[Saved entries]
#####

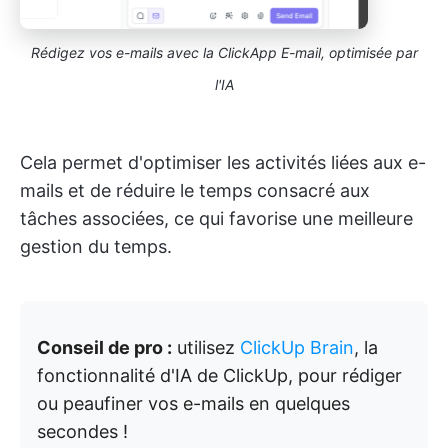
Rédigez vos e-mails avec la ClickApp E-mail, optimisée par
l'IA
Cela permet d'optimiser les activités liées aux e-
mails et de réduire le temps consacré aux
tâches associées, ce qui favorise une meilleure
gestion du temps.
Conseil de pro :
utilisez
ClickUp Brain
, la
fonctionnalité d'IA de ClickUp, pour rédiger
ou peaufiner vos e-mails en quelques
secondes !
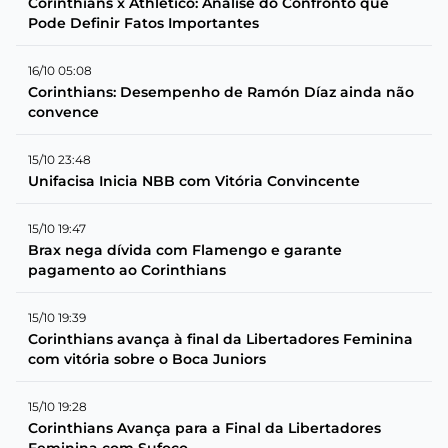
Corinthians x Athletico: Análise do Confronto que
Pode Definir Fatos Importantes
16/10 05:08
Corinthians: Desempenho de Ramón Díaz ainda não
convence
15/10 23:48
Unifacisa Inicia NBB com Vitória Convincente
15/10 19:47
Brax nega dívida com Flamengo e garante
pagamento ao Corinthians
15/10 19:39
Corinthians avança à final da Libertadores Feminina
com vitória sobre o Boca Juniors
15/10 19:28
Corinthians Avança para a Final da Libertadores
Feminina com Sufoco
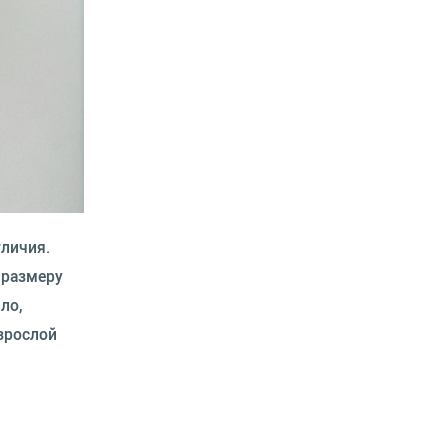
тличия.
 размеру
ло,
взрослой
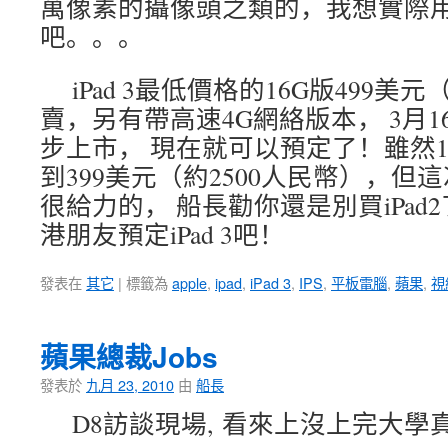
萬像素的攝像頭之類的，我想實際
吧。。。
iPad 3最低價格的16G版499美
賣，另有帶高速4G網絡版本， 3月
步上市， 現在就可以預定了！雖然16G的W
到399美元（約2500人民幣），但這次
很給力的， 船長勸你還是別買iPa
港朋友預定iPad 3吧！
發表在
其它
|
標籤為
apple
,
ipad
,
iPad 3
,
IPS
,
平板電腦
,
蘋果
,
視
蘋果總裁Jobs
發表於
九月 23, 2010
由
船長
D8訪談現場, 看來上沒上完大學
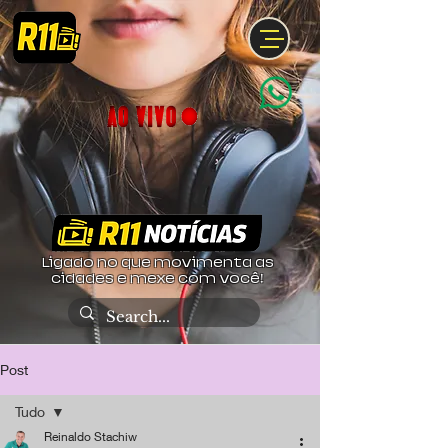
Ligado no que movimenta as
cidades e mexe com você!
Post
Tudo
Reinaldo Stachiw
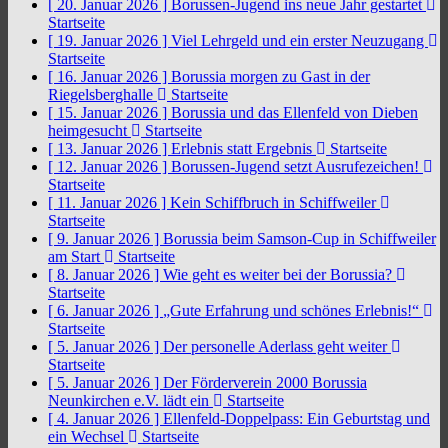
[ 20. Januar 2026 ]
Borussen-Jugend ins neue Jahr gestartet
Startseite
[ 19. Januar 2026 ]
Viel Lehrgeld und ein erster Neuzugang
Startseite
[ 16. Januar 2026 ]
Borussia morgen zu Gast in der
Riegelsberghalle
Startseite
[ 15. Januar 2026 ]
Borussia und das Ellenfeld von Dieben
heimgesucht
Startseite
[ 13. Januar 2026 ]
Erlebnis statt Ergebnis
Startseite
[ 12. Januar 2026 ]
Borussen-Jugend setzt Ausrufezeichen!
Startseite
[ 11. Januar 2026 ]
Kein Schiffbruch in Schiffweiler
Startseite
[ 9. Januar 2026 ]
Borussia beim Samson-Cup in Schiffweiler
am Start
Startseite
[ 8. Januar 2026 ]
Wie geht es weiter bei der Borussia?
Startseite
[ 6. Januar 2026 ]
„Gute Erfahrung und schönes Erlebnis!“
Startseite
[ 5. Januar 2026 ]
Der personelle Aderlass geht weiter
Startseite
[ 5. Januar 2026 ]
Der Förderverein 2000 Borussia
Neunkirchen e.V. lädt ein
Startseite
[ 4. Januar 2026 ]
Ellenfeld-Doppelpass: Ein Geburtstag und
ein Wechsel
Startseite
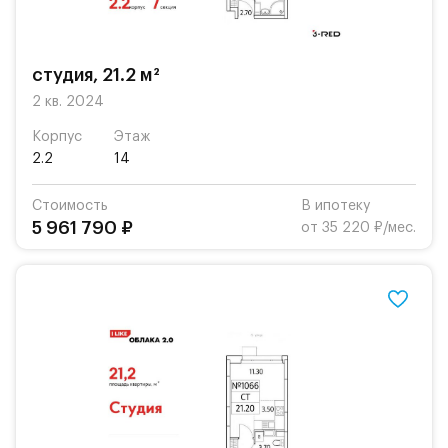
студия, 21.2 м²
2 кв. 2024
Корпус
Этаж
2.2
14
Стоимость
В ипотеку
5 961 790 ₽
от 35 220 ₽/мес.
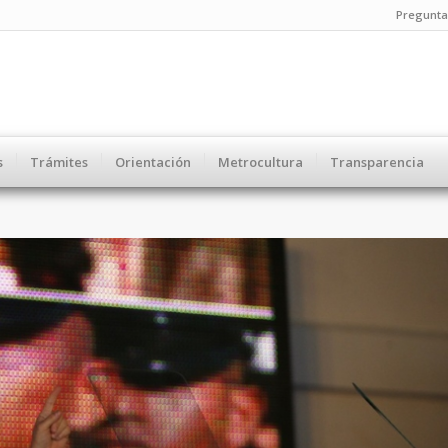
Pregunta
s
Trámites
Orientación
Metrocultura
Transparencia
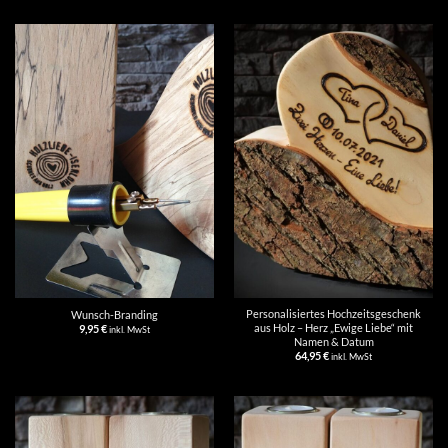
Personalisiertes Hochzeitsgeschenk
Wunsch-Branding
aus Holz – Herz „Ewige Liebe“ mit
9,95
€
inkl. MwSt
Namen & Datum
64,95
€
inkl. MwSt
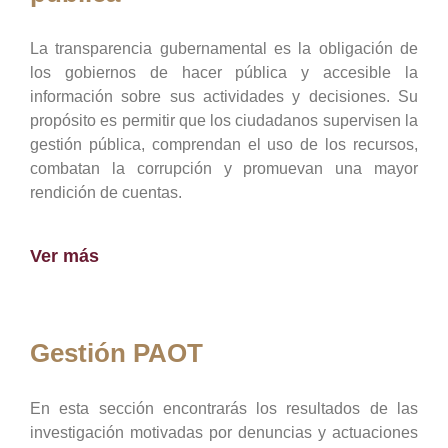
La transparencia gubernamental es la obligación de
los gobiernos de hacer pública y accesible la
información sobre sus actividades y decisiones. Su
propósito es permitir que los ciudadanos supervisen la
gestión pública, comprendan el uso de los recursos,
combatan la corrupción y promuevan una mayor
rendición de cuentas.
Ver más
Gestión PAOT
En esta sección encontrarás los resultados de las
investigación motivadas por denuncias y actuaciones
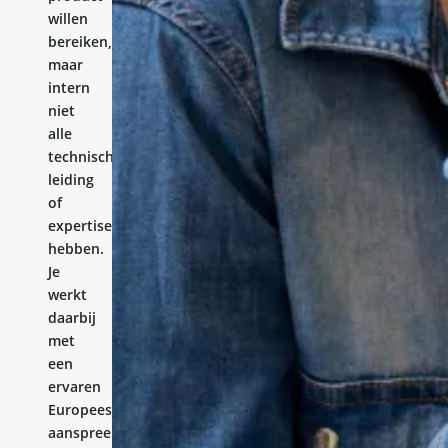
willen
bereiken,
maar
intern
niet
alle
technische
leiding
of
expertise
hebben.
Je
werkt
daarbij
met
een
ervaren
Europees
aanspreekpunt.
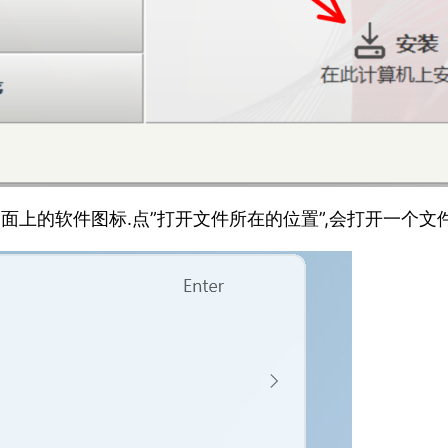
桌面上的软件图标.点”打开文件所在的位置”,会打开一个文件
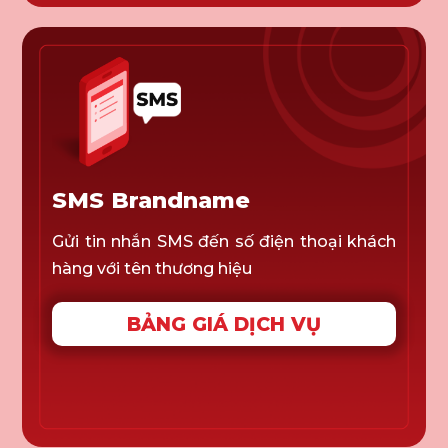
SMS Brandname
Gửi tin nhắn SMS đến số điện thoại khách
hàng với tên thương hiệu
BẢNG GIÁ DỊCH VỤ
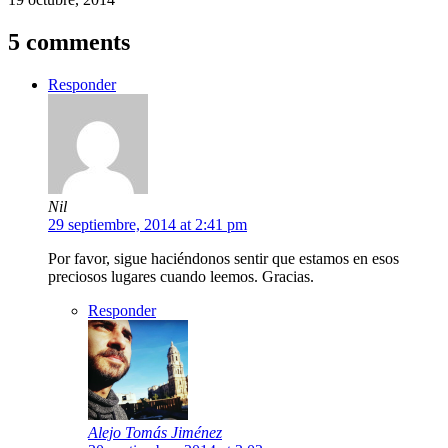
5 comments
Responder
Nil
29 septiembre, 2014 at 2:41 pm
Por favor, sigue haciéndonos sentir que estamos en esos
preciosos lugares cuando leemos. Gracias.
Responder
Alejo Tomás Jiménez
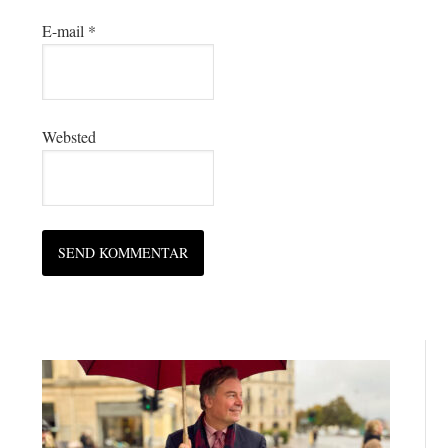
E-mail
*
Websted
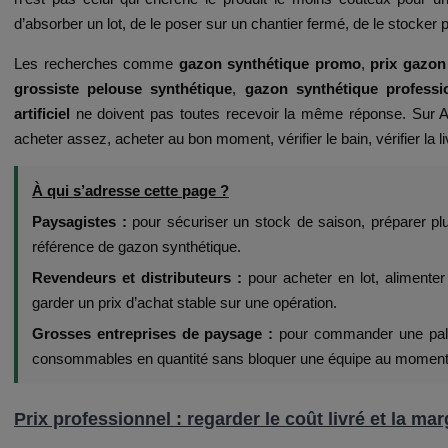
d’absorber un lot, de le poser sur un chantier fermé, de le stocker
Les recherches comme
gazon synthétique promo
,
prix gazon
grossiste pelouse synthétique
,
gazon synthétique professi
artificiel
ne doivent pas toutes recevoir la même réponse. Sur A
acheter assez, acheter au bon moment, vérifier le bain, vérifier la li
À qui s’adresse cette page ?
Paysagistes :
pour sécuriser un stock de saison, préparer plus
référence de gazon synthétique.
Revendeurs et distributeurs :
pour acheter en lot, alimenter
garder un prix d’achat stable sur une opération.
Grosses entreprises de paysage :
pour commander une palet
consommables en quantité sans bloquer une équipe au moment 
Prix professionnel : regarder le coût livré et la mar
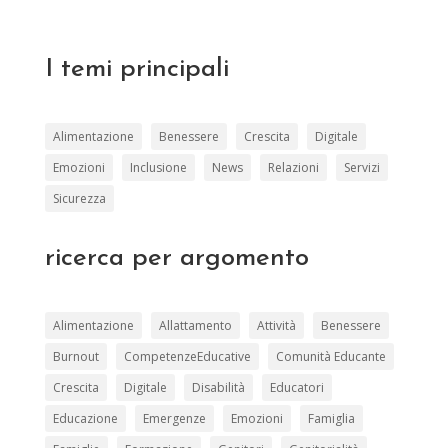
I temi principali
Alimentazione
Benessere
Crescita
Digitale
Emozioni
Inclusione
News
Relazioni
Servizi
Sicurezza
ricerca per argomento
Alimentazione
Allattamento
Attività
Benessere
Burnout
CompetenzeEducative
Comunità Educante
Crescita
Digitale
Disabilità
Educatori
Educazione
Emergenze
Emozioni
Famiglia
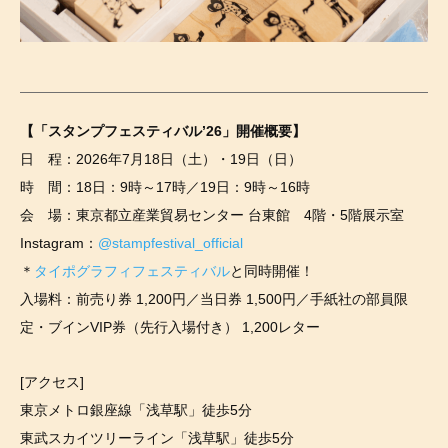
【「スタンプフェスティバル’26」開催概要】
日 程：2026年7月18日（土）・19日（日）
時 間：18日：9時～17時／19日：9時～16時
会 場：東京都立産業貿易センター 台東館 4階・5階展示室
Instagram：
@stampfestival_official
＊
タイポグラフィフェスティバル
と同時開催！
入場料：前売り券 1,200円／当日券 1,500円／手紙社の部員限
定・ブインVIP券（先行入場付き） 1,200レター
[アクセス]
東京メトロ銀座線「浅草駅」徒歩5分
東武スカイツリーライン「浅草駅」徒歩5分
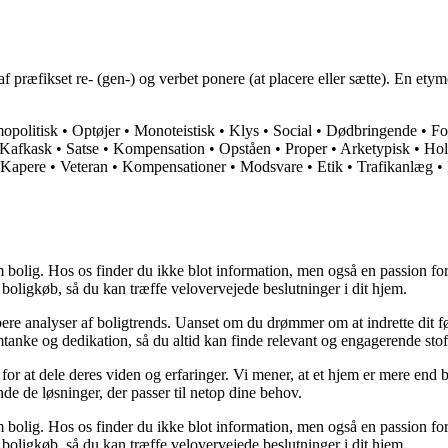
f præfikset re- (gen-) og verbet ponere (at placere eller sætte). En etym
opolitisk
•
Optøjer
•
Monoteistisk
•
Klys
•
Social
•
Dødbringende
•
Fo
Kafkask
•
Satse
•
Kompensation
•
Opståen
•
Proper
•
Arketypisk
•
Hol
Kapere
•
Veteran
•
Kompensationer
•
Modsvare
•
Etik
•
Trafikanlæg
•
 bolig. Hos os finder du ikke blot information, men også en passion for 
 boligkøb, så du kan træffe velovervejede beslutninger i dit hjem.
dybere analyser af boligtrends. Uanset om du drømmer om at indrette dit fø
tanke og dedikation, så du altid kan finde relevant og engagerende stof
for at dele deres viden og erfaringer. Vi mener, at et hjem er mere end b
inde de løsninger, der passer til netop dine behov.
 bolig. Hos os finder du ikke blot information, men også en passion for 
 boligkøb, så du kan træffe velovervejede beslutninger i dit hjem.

#####

• **Your goal**
Your reply should consist of the data, transcribed exactly, and should hold no pictures.

• **Written response**
Rédigez vos e-mails avec la ClickApp E-mail, optimisée par
l'IA
Cela permet d'optimiser les activités liées aux e-
mails et de réduire le temps consacré aux
tâches associées, ce qui favorise une meilleure
gestion du temps.
Conseil de pro :
utilisez
ClickUp Brain
, la
fonctionnalité d'IA de ClickUp, pour rédiger
ou peaufiner vos e-mails en quelques
secondes !
Corinthians x Athletico: Análise do Confronto que
Pode Definir Fatos Importantes
16/10 05:08
Corinthians: Desempenho de Ramón Díaz ainda não
convence
15/10 23:48
Unifacisa Inicia NBB com Vitória Convincente
15/10 19:47
Brax nega dívida com Flamengo e garante
pagamento ao Corinthians
15/10 19:39
Corinthians avança à final da Libertadores Feminina
com vitória sobre o Boca Juniors
15/10 19:28
Corinthians Avança para a Final da Libertadores
Feminina com Sufoco
тличия.
 размеру
ло,
взрослой
萬像素的攝像頭之類的，我想實際
吧。。。
iPad 3最低價格的16G版499美
賣，另有帶高速4G網絡版本， 3月
步上市， 現在就可以預定了！雖然16G的W
到399美元（約2500人民幣），但這次
很給力的， 船長勸你還是別買iPa
港朋友預定iPad 3吧！
發表在
其它
|
標籤為
apple
,
ipad
,
iPad 3
,
IPS
,
平板電腦
,
蘋果
,
視
蘋果總裁Jobs
發表於
九月 23, 2010
由
船長
D8訪談現場, 看來上沒上完大學
Ligado no que movimenta as
cidades e mexe com você!
Post
Tudo
Reinaldo Stachiw
[ 20. Januar 2026 ]
Borussen-Jugend ins neue Jahr gestartet
Startseite
[ 19. Januar 2026 ]
Viel Lehrgeld und ein erster Neuzugang
Startseite
[ 16. Januar 2026 ]
Borussia morgen zu Gast in der
Riegelsberghalle
Startseite
[ 15. Januar 2026 ]
Borussia und das Ellenfeld von Dieben
heimgesucht
Startseite
[ 13. Januar 2026 ]
Erlebnis statt Ergebnis
Startseite
[ 12. Januar 2026 ]
Borussen-Jugend setzt Ausrufezeichen!
Startseite
[ 11. Januar 2026 ]
Kein Schiffbruch in Schiffweiler
Startseite
[ 9. Januar 2026 ]
Borussia beim Samson-Cup in Schiffweiler
am Start
Startseite
[ 8. Januar 2026 ]
Wie geht es weiter bei der Borussia?
Startseite
[ 6. Januar 2026 ]
„Gute Erfahrung und schönes Erlebnis!“
Startseite
[ 5. Januar 2026 ]
Der personelle Aderlass geht weiter
Startseite
[ 5. Januar 2026 ]
Der Förderverein 2000 Borussia
Neunkirchen e.V. lädt ein
Startseite
[ 4. Januar 2026 ]
Ellenfeld-Doppelpass: Ein Geburtstag und
ein Wechsel
Startseite
студия, 21.2 м²
2 кв. 2024
Корпус
Этаж
2.2
14
Стоимость
В ипотеку
5 961 790 ₽
от 35 220 ₽/мес.
Pregunta
s
Trámites
Orientación
Metrocultura
Transparencia
Personalisiertes Hochzeitsgeschenk
Wunsch-Branding
aus Holz – Herz „Ewige Liebe“ mit
9,95
€
inkl. MwSt
Namen & Datum
64,95
€
inkl. MwSt
La transparencia gubernamental es la obligación de
los gobiernos de hacer pública y accesible la
información sobre sus actividades y decisiones. Su
propósito es permitir que los ciudadanos supervisen la
gestión pública, comprendan el uso de los recursos,
combatan la corrupción y promuevan una mayor
rendición de cuentas.
Ver más
Gestión PAOT
En esta sección encontrarás los resultados de las
investigación motivadas por denuncias y actuaciones
willen
bereiken,
maar
intern
niet
alle
technische
leiding
of
expertise
hebben.
Je
werkt
daarbij
met
een
ervaren
Europees
aanspreekpunt.
桌面上的软件图标.点”打开文件所在的位置”,会打开一个文件
SMS Brandname
Gửi tin nhắn SMS đến số điện thoại khách
hàng với tên thương hiệu
BẢNG GIÁ DỊCH VỤ
5 comments
Responder
Nil
29 septiembre, 2014 at 2:41 pm
Por favor, sigue haciéndonos sentir que estamos en esos
preciosos lugares cuando leemos. Gracias.
Responder
Alejo Tomás Jiménez
E-mail
*
Websted
d’absorber un lot, de le poser sur un chantier fermé, de le stocker
Les recherches comme
gazon synthétique promo
,
prix gazon
grossiste pelouse synthétique
,
gazon synthétique professi
artificiel
ne doivent pas toutes recevoir la même réponse. Sur A
acheter assez, acheter au bon moment, vérifier le bain, vérifier la li
À qui s’adresse cette page ?
Paysagistes :
pour sécuriser un stock de saison, préparer plus
référence de gazon synthétique.
Revendeurs et distributeurs :
pour acheter en lot, alimenter
garder un prix d’achat stable sur une opération.
Grosses entreprises de paysage :
pour commander une palet
consommables en quantité sans bloquer une équipe au moment 
Prix professionnel : regarder le coût livré et la mar
I temi principali
Alimentazione
Benessere
Crescita
Digitale
Emozioni
Inclusione
News
Relazioni
Servizi
Sicurezza
ricerca per argomento
Alimentazione
Allattamento
Attività
Benessere
Burnout
CompetenzeEducative
Comunità Educante
Crescita
Digitale
Disabilità
Educatori
Educazione
Emergenze
Emozioni
Famiglia
【「スタンプフェスティバル’26」開催概要】
日 程：2026年7月18日（土）・19日（日）
時 間：18日：9時～17時／19日：9時～16時
会 場：東京都立産業貿易センター 台東館 4階・5階展示室
Instagram：
@stampfestival_official
＊
タイポグラフィフェスティバル
と同時開催！
入場料：前売り券 1,200円／当日券 1,500円／手紙社の部員限
定・ブインVIP券（先行入場付き） 1,200レター
[アクセス]
東京メトロ銀座線「浅草駅」徒歩5分
東武スカイツリーライン「浅草駅」徒歩5分
f præfikset re- (gen-) og verbet ponere (at placere eller sætte). En etym
opolitisk
•
Optøjer
•
Monoteistisk
•
Klys
•
Social
•
Dødbringende
•
Fo
Kafkask
•
Satse
•
Kompensation
•
Opståen
•
Proper
•
Arketypisk
•
Hol
Kapere
•
Veteran
•
Kompensationer
•
Modsvare
•
Etik
•
Trafikanlæg
•
 bolig. Hos os finder du ikke blot information, men også en passion for 
 boligkøb, så du kan træffe velovervejede beslutninger i dit hjem.
dybere analyser af boligtrends. Uanset om du drømmer om at indrette dit fø
tanke og dedikation, så du altid kan finde relevant og engagerende stof
for at dele deres viden og erfaringer. Vi mener, at et hjem er mere end b
inde de løsninger, der passer til netop dine behov.
 bolig. Hos os finder du ikke blot information, men også en passion for 
 boligkøb, så du kan træffe velovervejede beslutninger i dit hjem.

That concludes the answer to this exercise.